*What you will do*
Without changing anything, output the records below.

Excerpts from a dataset
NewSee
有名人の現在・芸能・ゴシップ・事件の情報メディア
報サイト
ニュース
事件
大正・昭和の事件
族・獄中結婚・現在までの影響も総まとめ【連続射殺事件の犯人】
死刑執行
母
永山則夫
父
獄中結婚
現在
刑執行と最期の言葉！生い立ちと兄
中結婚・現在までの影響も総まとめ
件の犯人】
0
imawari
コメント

*Task answer*
NewSee
有名人の現在・芸能・ゴシップ・事件の情報メディア
報サイト
ニュース
事件
大正・昭和の事件
族・獄中結婚・現在までの影響も総まとめ【連続射殺事件の犯人】
死刑執行
母
永山則夫
父
獄中結婚
現在
刑執行と最期の言葉！生い立ちと兄
中結婚・現在までの影響も総まとめ
件の犯人】
0
imawari
コメント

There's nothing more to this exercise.